Source data:
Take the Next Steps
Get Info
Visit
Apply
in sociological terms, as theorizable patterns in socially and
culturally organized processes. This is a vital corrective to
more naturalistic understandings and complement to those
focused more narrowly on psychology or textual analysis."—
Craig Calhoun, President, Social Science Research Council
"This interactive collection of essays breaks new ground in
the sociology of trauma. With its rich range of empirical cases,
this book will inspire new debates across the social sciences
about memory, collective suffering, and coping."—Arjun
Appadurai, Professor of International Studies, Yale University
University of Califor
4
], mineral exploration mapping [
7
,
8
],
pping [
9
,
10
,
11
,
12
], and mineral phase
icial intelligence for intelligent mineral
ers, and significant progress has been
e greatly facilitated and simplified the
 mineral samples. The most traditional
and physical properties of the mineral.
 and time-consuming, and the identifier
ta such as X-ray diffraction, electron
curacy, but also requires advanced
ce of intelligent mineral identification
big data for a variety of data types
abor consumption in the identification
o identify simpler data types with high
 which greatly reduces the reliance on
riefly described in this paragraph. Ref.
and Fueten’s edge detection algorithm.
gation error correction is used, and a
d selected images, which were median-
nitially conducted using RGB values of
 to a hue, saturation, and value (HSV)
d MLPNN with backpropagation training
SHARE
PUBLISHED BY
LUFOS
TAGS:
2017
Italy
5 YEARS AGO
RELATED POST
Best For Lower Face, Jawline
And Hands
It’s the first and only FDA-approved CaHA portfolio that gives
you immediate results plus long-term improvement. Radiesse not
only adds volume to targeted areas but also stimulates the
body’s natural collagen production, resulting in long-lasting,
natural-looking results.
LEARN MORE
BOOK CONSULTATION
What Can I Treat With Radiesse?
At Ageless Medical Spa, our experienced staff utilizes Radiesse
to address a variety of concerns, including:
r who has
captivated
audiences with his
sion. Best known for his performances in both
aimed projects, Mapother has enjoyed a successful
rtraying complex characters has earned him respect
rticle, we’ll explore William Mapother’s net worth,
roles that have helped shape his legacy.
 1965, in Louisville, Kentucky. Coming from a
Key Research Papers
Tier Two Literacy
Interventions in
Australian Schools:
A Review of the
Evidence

==

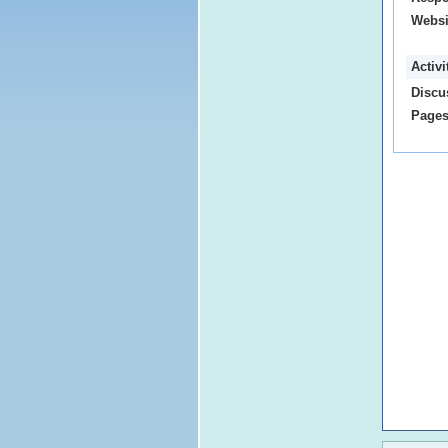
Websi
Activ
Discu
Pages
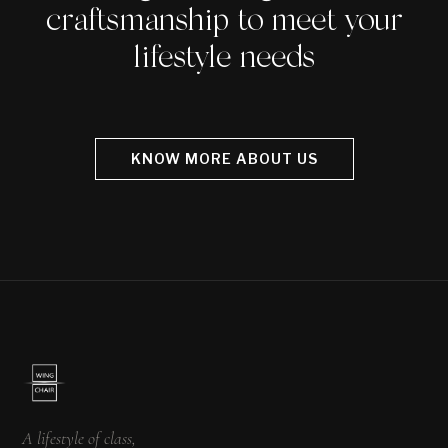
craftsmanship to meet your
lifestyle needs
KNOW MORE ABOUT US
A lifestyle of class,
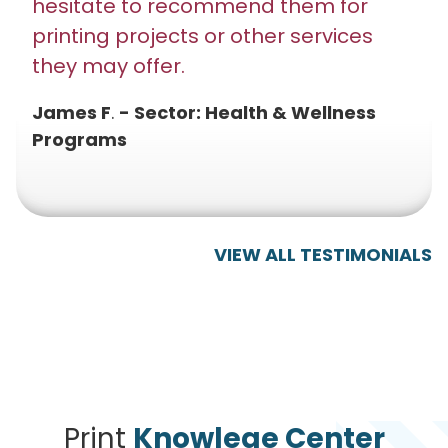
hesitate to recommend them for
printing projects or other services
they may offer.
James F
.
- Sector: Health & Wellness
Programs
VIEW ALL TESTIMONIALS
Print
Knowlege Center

Work item:
Using the entries above, give back exactly the line containing "mineral samples. The most traditional", the line containing "d selected images, which", and every line between them, and nothing else.

Solution to this problem:
 mineral samples. The most traditional
and physical properties of the mineral.
 and time-consuming, and the identifier
ta such as X-ray diffraction, electron
curacy, but also requires advanced
ce of intelligent mineral identification
big data for a variety of data types
abor consumption in the identification
o identify simpler data types with high
 which greatly reduces the reliance on
riefly described in this paragraph. Ref.
and Fueten’s edge detection algorithm.
gation error correction is used, and a
d selected images, which were median-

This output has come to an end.